La banda sonora estuvo a cargo de Víctor Reyes y el Director de fotografía fue Edward Grau.

 

Viviendo en un ataúd

La película narra las peripecias de Paul, camionero norteamericano, empleado en “CRT”, quien fue sepultado vivo, en un ataúd al desmayarse luego de un supuesto ataque de terroristas en Diyala, Provincia de Irak.

 

El sonido de la respiración, la oscuridad en el inicio del film y la música expectante, ya avecinan la realidad de Paul al despertar: amordazado, grita, se exaspera, patea, al darse cuenta que se encuentra encerrado en un ataúd.

 

Fue inevitable comparar la situación del protagonista con la de Umma Thurman en “Kill Bill”, sólo que aquella pobre chica no contaba con ciertos privilegios de Paul, porque no era un enterrado común ya que poseía elementos tales como: celular (con batería y saldo), encendedor (y encima Zippo), lapicera, navaja, petaca, frasco con ansiolíticos, linterna, en fin…Cabe cuestionarse: ¿a quién entierran así?; ¿acaso al famoso MacGyber?.

 

La primera comunicación del terrorista al celular, inicia el accionar de Paul, debiendo realizar un sinfín de llamados para que alguien se digne a pagar su rescate e irlo a buscar a algún lugar en el medio del desierto.

 

Es importante destacar que hay que tener cautela con el uso del teléfono en el cine, ya que, si es imprescindible, se debe ser breve, teniendo el fin de informar al público, y en este film, algunos llamados de Paul se extendien más de la cuenta, sobretodo cuando se da el lujo de volver a llamar para pedirle disculpas a una de las chicas con las que se comunicó y que sin querer, perdió el control. Claro que, en el segundo llamado es que le explica a Donna que está enterrado en un ataúd, porque no hizo falta expresarlo antes, o quizás no se le pasó por la mente, dado que con poco oxígeno sus neuronas de seguro no estarían funcionando con normalidad. El uso del reloj marcando diferentes horas, es lo que ayuda al espectador para percatarse del paso del tiempo.

 

Hay énfasis en los planos medios y cortos, sobretodo en las escenas de complicaciones, que realzan, agudizan y dramatizan las reacciones y emociones que vive el personaje.

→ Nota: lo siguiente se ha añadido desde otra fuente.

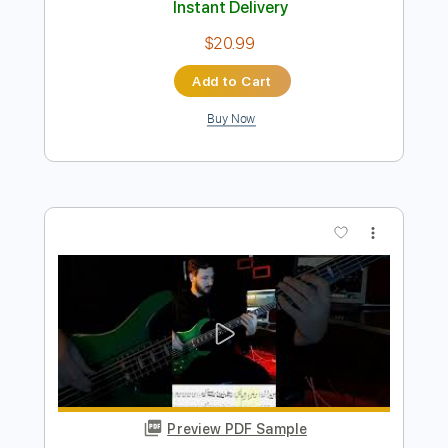
Buy Now
more_vert
Preview PDF Sample
The Crusaders - Keep That Same Old
Feeling bass cover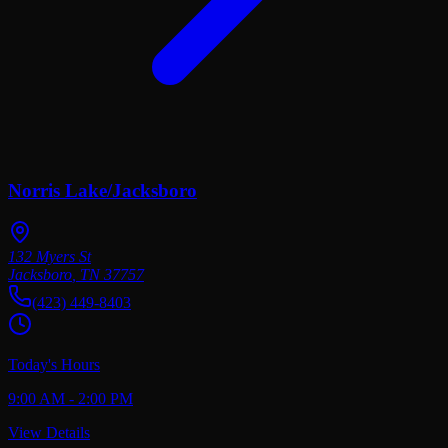
Norris Lake/Jacksboro
132 Myers St
Jacksboro
,
TN
37757
(423) 449-8403
Today's Hours
9:00 AM - 2:00 PM
View Details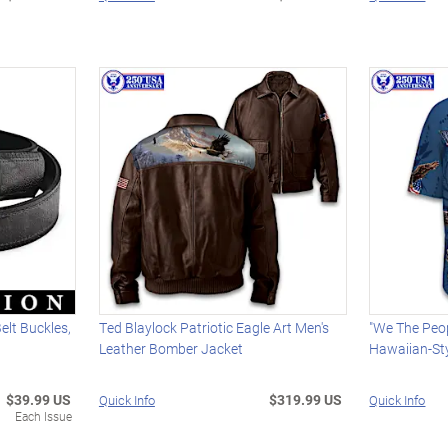
Belt Buckles,
Ted Blaylock Patriotic Eagle Art Men's
"We The Peop
Leather Bomber Jacket
Hawaiian-Sty
$39.99 US
$319.99 US
Quick Info
Quick Info
Each Issue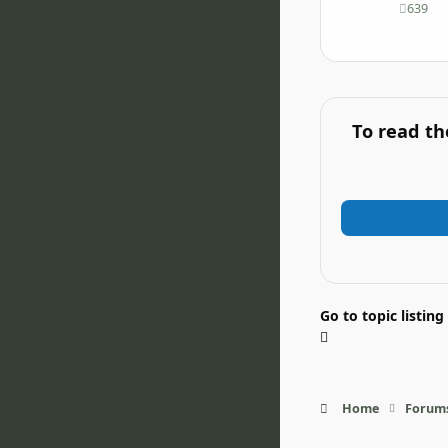
639
posts
To read th
Go to topic listing
Home
Forum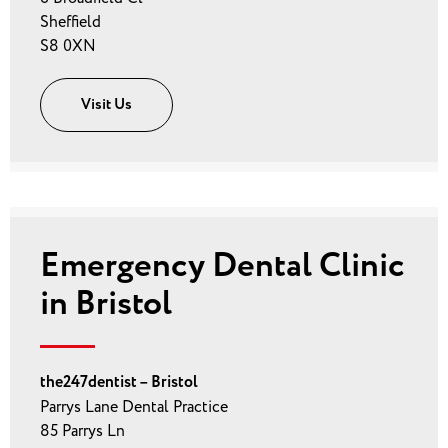
Sheffield
S8 0XN
Visit Us
Emergency Dental Clinic
in Bristol
the247dentist – Bristol
Parrys Lane Dental Practice
85 Parrys Ln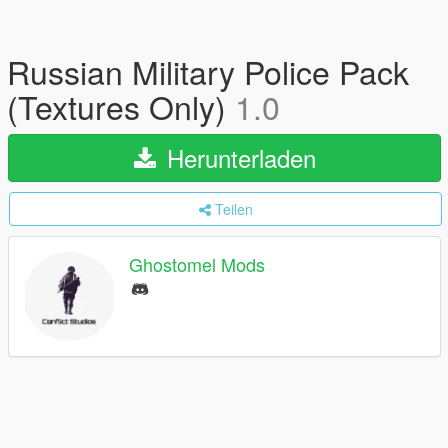
Russian Military Police Pack
(Textures Only)
1.0
Herunterladen
Teilen
Ghostomel Mods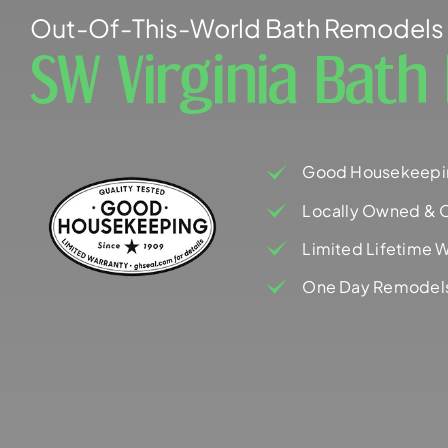
Out-Of-This-World Bath Remodels 
SW Virginia Bat
Good Housekeepi
Locally Owned & 
Limited Lifetime W
One Day Remodel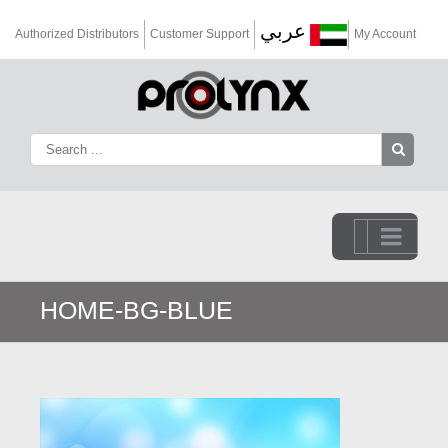
عربي
Authorized Distributors
Customer Support
My Account
Go to...
HOME-BG-BLUE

Quizás Cortés utilizó los planos muy cortos para destacar la situación de encierro.

 

La banda sonora auxilia también para preparar al espectador en los momentos de clímax, que serían menos desesperantes sin la existencia de la misma.

 

No faltan los instantes conmovedores, ni las tomaduras de pelo de ciertas personas a las que Paul llama, ni la increíble visita de un huésped al ataúd.

 

Es positivo ver al personaje reflexionar y llorar para luego recomponerse, demostrando ese instinto de supervivencia que tenemos todos los seres humanos frente a situaciones límite. Lógicamente que a veces Paul pierde el control, pero con valentía toma fuerzas para volver a ponerse en acción.

 

Momento de reflexión

Lo bueno a la salida del cine fue comenzar a valorar la luz del sol, el viento y el aire para respirar. ¡Qué alivio saber que no me encontraba enterrada viva en un ataúd!.

 

El cine: arte, industria y lenguaje, pero también medio de comunicación de masas, puede ayudar a que las personas quieran aprender sobre temas tan comunes como la claustrofobia, y también comiencen a filosofar acerca de la crueldad y el negocio de la guerra; de la estafa y la hipocresía del seguro de vida;  del uso desmedido de internet con fines insensibles; y también, por qué no, para darse cuenta de que nunca es tarde para admitir los errores, expresar los sentimientos y pedir perdón.